Alcaline, le concert: Keren Ann

Un nouveau et bel album sous le bras, Keren Ann passe par la case Alcaline. Un agréable coup de blues en vue.

alacaline_1_isopix

C’est fou comme on la connaît mal, Keren Ann. Peut-être à cause de son parcours, semé de sentiers. Dès son apparition sous les projecteurs, en 1997, elle surprend: dans la peau d’un agent du Mossad pour le film K d’Alexandre Arcady, elle attend le générique final pour faire entendre le titre Father. Elle se promène ensuite jusqu’en 2000 pour sortir un premier album qui, rien que par son titre, déroute: « La biographie de Luka Philipsen ». Sur celui-ci, figure une chanson qui va faire un bout de chemin inattendu, Jardin d’hiver, dont l’écho va se transformer en triomphe lorsqu’il sera également entonné par Henri Salvador sur Chambre avec vue. Keren Ann vient alors de rencontrer Benjamin Biolay. Leur collaboration ne va pas seulement apporter lumière et renaissance à Salvador: elle va permettre à la chanteuse d’entamer un parcours sans fausse note. Neuf nominations aux Victoires de la musique, des amitiés musicales nouées avec Iggy Pop, Françoise Hardy, Jane Birkin, Dominique A ou Alain Bashung, une superbe bande originale pour le film Yossi et, surtout, pas moins de six albums studio. Du « touche-à-tout » parfait.

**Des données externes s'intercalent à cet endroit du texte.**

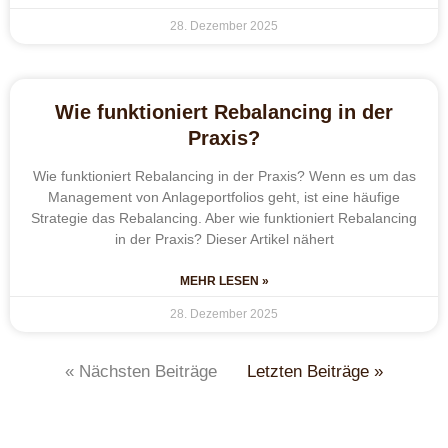
28. Dezember 2025
Wie funktioniert Rebalancing in der
Praxis?
Wie funktioniert Rebalancing in der Praxis? Wenn es um das
Management von Anlageportfolios geht, ist eine häufige
Strategie das Rebalancing. Aber wie funktioniert Rebalancing
in der Praxis? Dieser Artikel nähert
MEHR LESEN »
28. Dezember 2025
« Nächsten Beiträge
Letzten Beiträge »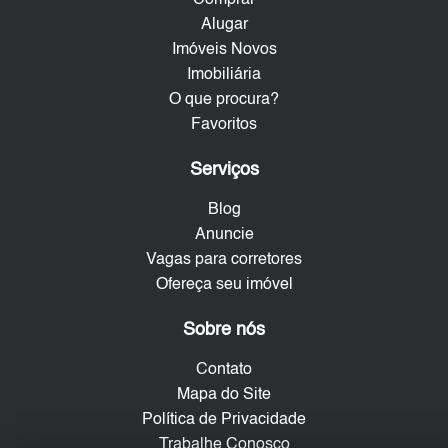
Alugar
Imóveis Novos
Imobiliária
O que procura?
Favoritos
Serviços
Blog
Anuncie
Vagas para corretores
Ofereça seu imóvel
Sobre nós
Contato
Mapa do Site
Política de Privacidade
Trabalhe Conosco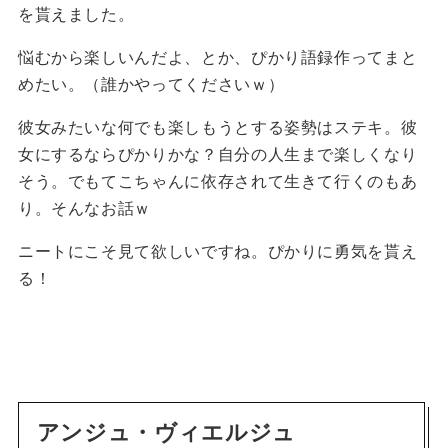
を貰えました。
悩むから楽しいんだよ、とか、ぴかり語録作ってまと
めたい。（誰かやってくださいｗ）
彼女みたいな何でも楽しもうとする姿勢はステキ。彼
女にするならぴかりかな？自分の人生まで楽しくなり
そう。でもてこちゃんに依存されて生きて行くのもあ
り。そんなお話ｗ
ニートにこそ見て欲しいですね。ぴかりに勇気を貰え
る！
アンジュ・ヴィエルジュ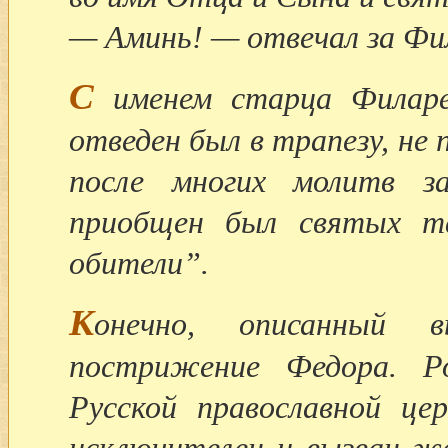
— Аминь! — отвечал за Фи
С
именем старца Филаре
отведен был в трапезу, не 
после многих молитв з
приобщен был святых та
обители”.
К
онечно, описанный 
пострижение Федора. Ро
Русской православной ц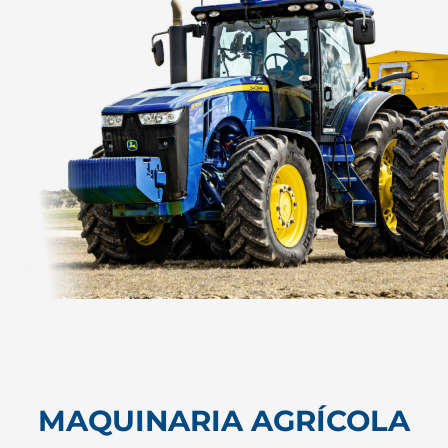
MAQUINARIA AGRÍCOLA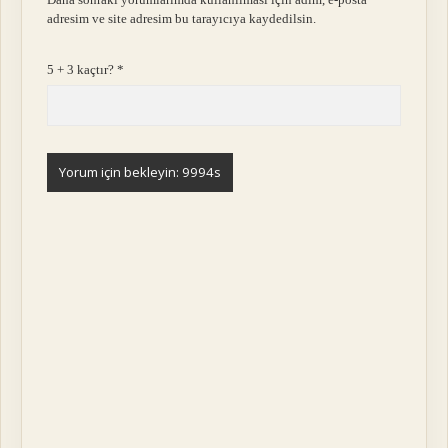
adresim ve site adresim bu tarayıcıya kaydedilsin.
5 + 3 kaçtır?
*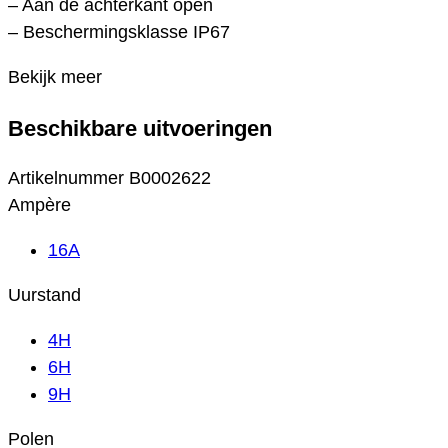
– Aan de achterkant open
– Beschermingsklasse IP67
Bekijk meer
Beschikbare uitvoeringen
Artikelnummer
B0002622
Ampère
16A
Uurstand
4H
6H
9H
Polen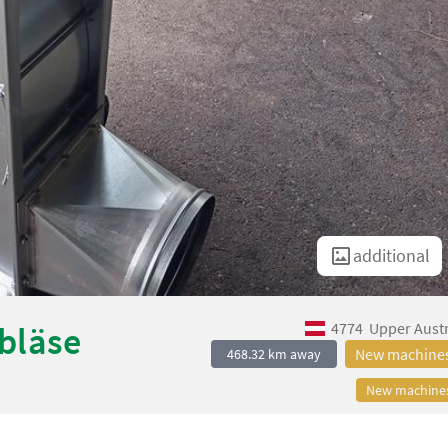
additional
4774
Upper Austr
bläse
New machine
468.32 km away
New machine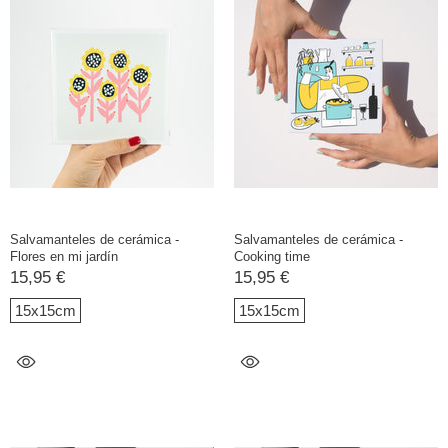
Salvamanteles de cerámica -
Salvamanteles de cerámica -
Flores en mi jardín
Cooking time
15,95 €
15,95 €
15x15cm
15x15cm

A la fois productrice, parolière, guitariste et compositrice, Keren Ann se construit un univers qui correspond à l’idée qu’elle se fait de la musique: un éternel voyage, qui emprunte ses escales aussi bien au folk qu’au blues, genres nomades par excellence. Elle est née en Israël, elle a grandi aux Pays-Bas, elle a longtemps habité à New York et, aujourd’hui, c’est Paris qui sert de toit à ses œuvres emplies de brumes et de douceurs. « You’re Gonna Get Love » est sorti en mars, et l’émission Alcaline se charge des présentations. Au menu: un concert où Keren Ann prouve qu’elle avance sans reculer, quitte à semer le trouble auprès de ceux qui ont pris la mauvaise habitude d’à peine l’effleurer.